[Collected data]

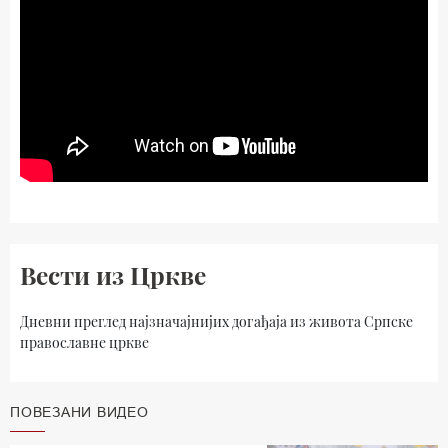
Вести из Цркве
Дневни преглед најзначајнијих догађаја из живота Српске
православне цркве
ПОВЕЗАНИ ВИДЕО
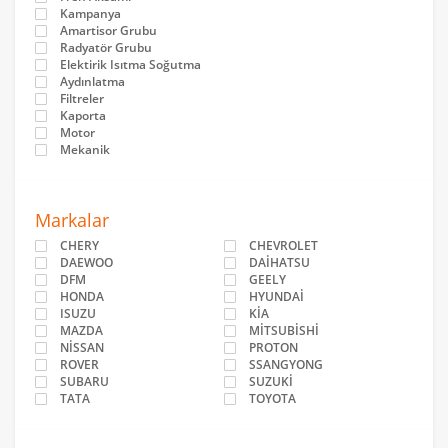
Kampanya
Amartisor Grubu
Radyatör Grubu
Elektirik Isıtma Soğutma
Aydınlatma
Filtreler
Kaporta
Motor
Mekanik
Markalar
CHERY
CHEVROLET
DAEWOO
DAİHATSU
DFM
GEELY
HONDA
HYUNDAİ
ISUZU
KİA
MAZDA
MİTSUBİSHİ
NİSSAN
PROTON
ROVER
SSANGYONG
SUBARU
SUZUKİ
TATA
TOYOTA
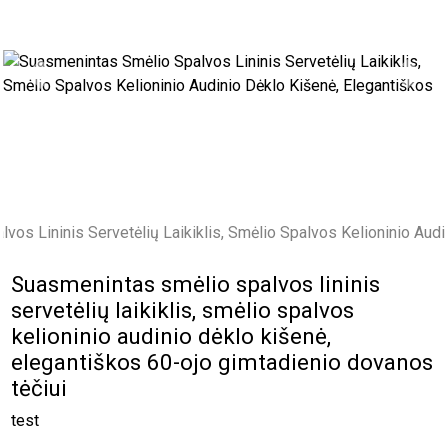
Previous
Next
Suasmenintas smėlio spalvos lininis
servetėlių laikiklis, smėlio spalvos
kelioninio audinio dėklo kišenė,
elegantiškos 60-ojo gimtadienio dovanos
tėčiui
test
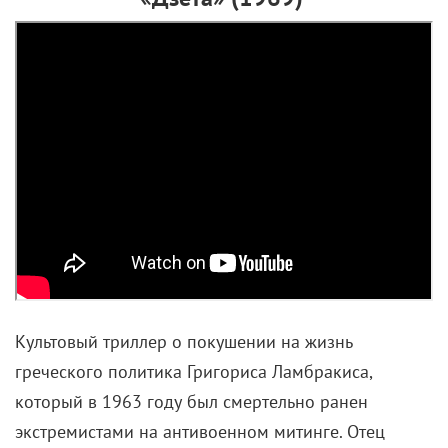
Харрисоном Фордом
в роли деспотичного
полковника вообще шутки плохи.
Смотрите также:
«Дикий, дикий Запад» (1999) –
худшая роль в карьере Уилла Смита, как он сам
чистосердечно признался, зато имеются
Сальма Хайек
в откровенном платье, огромный
робот-паук и Кеннет Брана на четырех
механических ногах.
Если вы нашли ошибку, пожалуйста, выделите фрагмент текста и
нажмите
Ctrl+Enter
.
Джонни Депп
Дэниэл Крэйг
Михаил Боярский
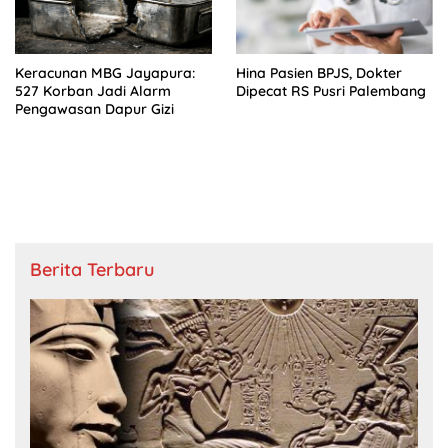
Keracunan MBG Jayapura:
Hina Pasien BPJS, Dokter
527 Korban Jadi Alarm
Dipecat RS Pusri Palembang
Pengawasan Dapur Gizi
Berita Terbaru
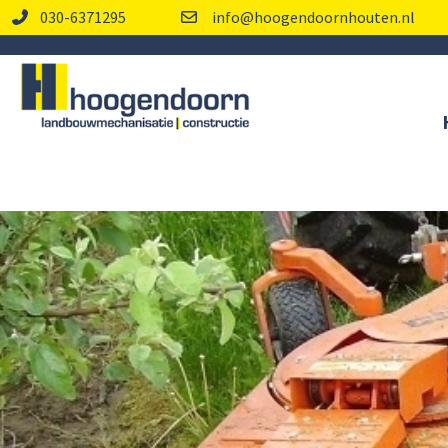
030-6371295
info@hoogendoornhouten.nl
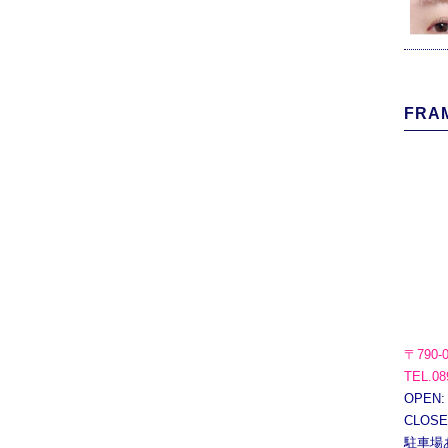
FRAM
〒790-
TEL.08
OPEN:
CLOS
駐車場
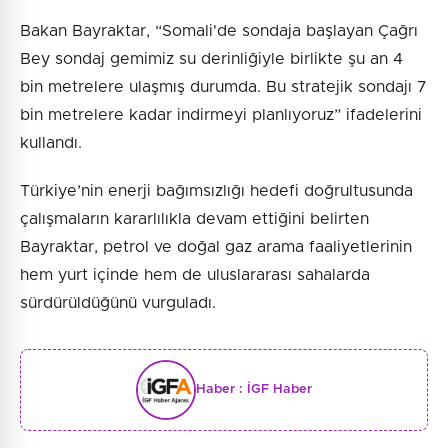
Bakan Bayraktar, “Somali'de sondaja başlayan Çağrı
Bey sondaj gemimiz su derinliğiyle birlikte şu an 4
bin metrelere ulaşmış durumda. Bu stratejik sondajı 7
bin metrelere kadar indirmeyi planlıyoruz” ifadelerini
kullandı.
Türkiye’nin enerji bağımsızlığı hedefi doğrultusunda
çalışmaların kararlılıkla devam ettiğini belirten
Bayraktar, petrol ve doğal gaz arama faaliyetlerinin
hem yurt içinde hem de uluslararası sahalarda
sürdürüldüğünü vurguladı.
Haber :
İGF Haber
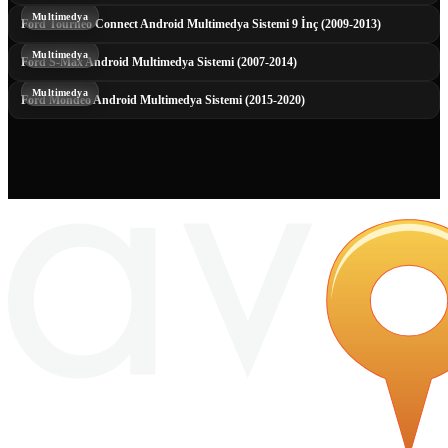
Multimedya
Ford Tourneo Connect Android Multimedya Sistemi 9 İnç (2009-2013)
Multimedya
Ford S-Max Android Multimedya Sistemi (2007-2014)
Multimedya
Ford Mondeo Android Multimedya Sistemi (2015-2020)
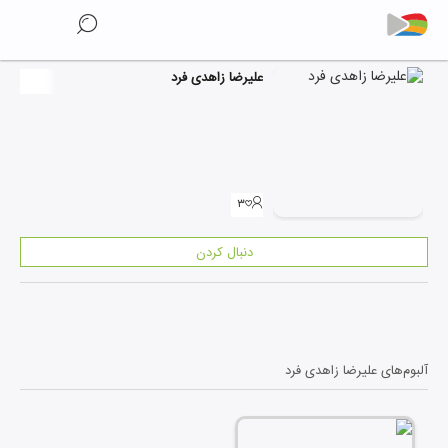
علیرضا زاهدی فرد
۳
دنبال کردن
آلبوم‌های
علیرضا زاهدی فرد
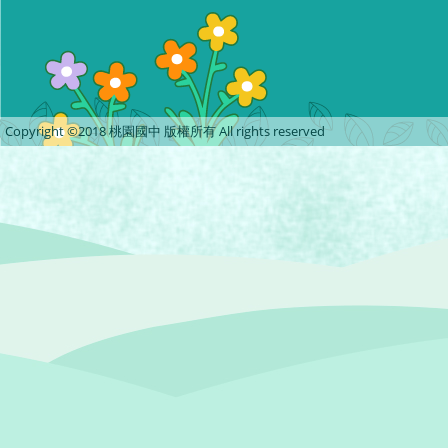
Copyright ©2018 桃園國中 版權所有 All rights reserved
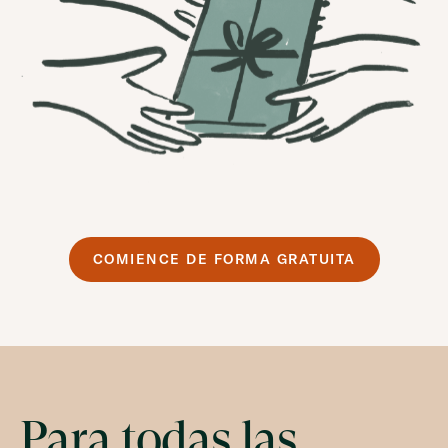
COMIENCE DE FORMA GRATUITA
Para todas las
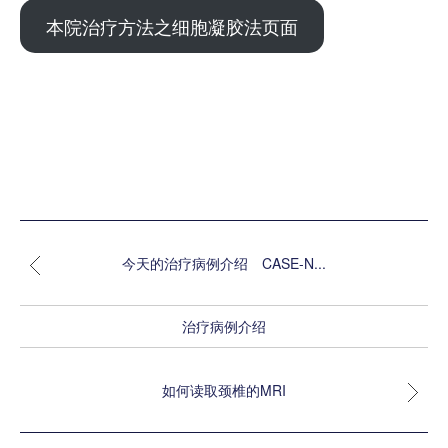
本院治疗方法之细胞凝胶法页面
今天的治疗病例介绍 CASE-N...
治疗病例介绍
如何读取颈椎的MRI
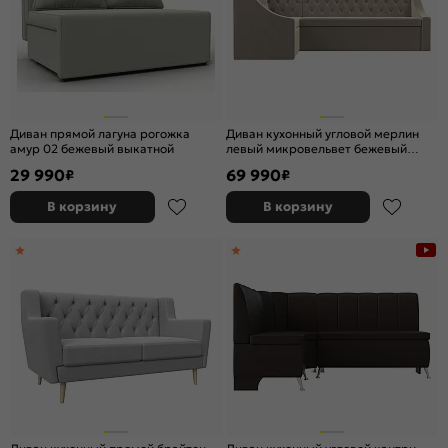
Диван прямой лагуна рогожка
Диван кухонный угловой мерлин
амур 02 бежевый выкатной
левый микровельвет бежевый
дельфин
29 990
69 990
₽
₽
В корзину
В корзину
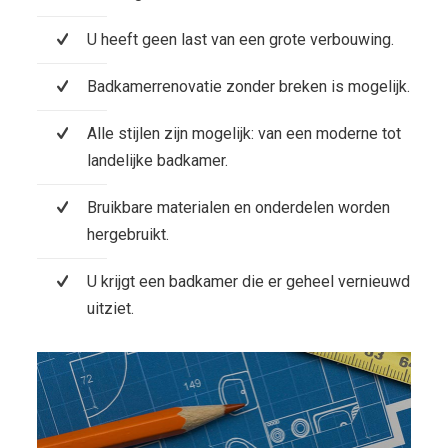
U heeft geen last van een grote verbouwing.
Badkamerrenovatie zonder breken is mogelijk.
Alle stijlen zijn mogelijk: van een moderne tot
landelijke badkamer.
Bruikbare materialen en onderdelen worden
hergebruikt.
U krijgt een badkamer die er geheel vernieuwd
uitziet.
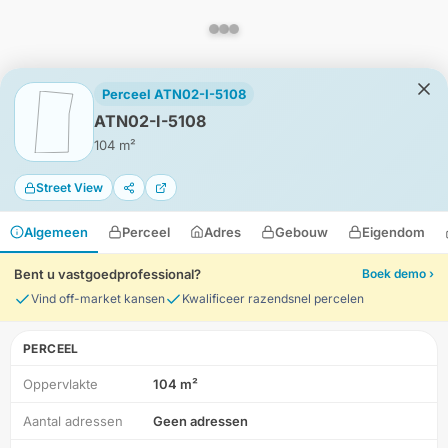
Perceel ATN02-I-5108
ATN02-I-5108
104 m²
Street View
Algemeen
Perceel
Adres
Gebouw
Eigendom
Bent u vastgoedprofessional?
Boek demo ›
Vind off-market kansen
Kwalificeer razendsnel percelen
PERCEEL
Oppervlakte
104 m²
HD-Luchtfoto
Aantal adressen
Geen adressen
Locatie
Meten
Lagen
Download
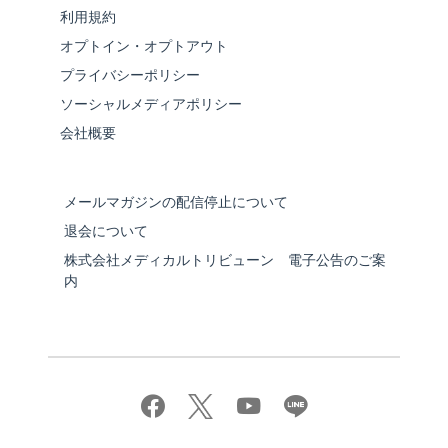
利用規約
オプトイン・オプトアウト
プライバシーポリシー
ソーシャルメディアポリシー
会社概要
メールマガジンの配信停止について
退会について
株式会社メディカルトリビューン 電子公告のご案
内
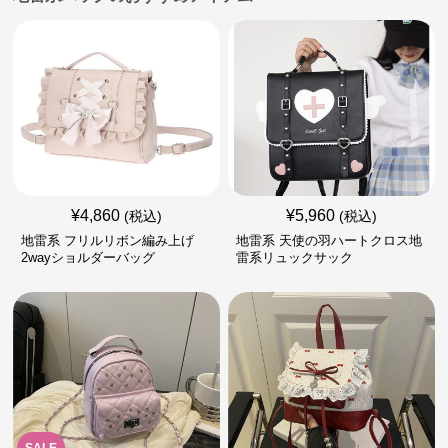
¥
4,860
¥
5,960
(税込)
(税込)
地雷系 フリルリボン編み上げ
地雷系 天使の羽ハートクロス地
2wayショルダーバッグ
雷系リュックサック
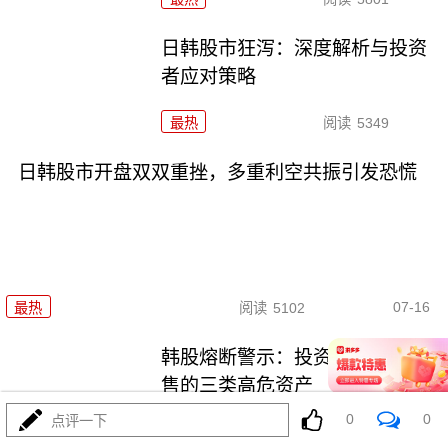
日韩股市狂泻：深度解析与投资
者应对策略
最热
阅读
5349
日韩股市开盘双双重挫，多重利空共振引发恐慌
07-16
最热
阅读
5102
韩股熔断警示：投资者应果断抛
售的三类高危资产
0
0
点评一下
最热
阅读
3829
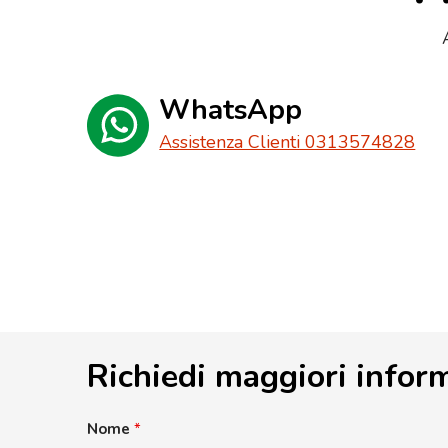
WhatsApp
Assistenza Clienti 0313574828
Richiedi maggiori infor
Nome
*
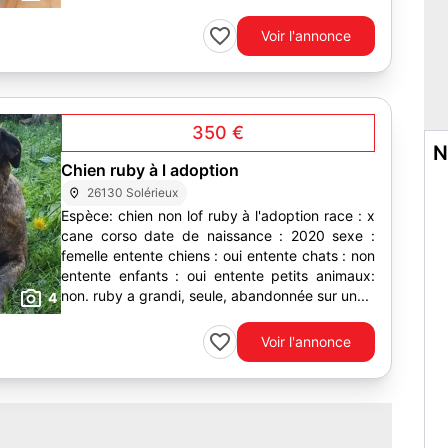
Voir l'annonce
350 €
N
Chien ruby à l adoption
26130 Solérieux
Espèce: chien non lof ruby à l'adoption race : x
cane corso date de naissance : 2020 sexe :
femelle entente chiens : oui entente chats : non
entente enfants : oui entente petits animaux:
non. ruby a grandi, seule, abandonnée sur un...
4
Voir l'annonce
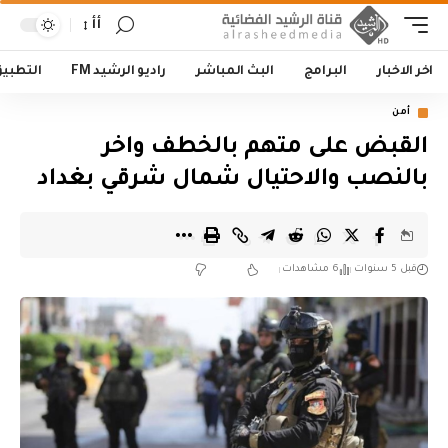
أأ
اخر الاخبار
البرامج
البث المباشر
راديو الرشيد FM
التطبي
أمن
القبض على متهم بالخطف واخر
بالنصب والاحتيال شمال شرقي بغداد
قبل 5 سنوات
6 مشاهدات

Assignment: What lines in the entries contain "adoption"? Report each one by copying it.

Expected output:
Chien ruby à l adoption
Espèce: chien non lof ruby à l'adoption race : x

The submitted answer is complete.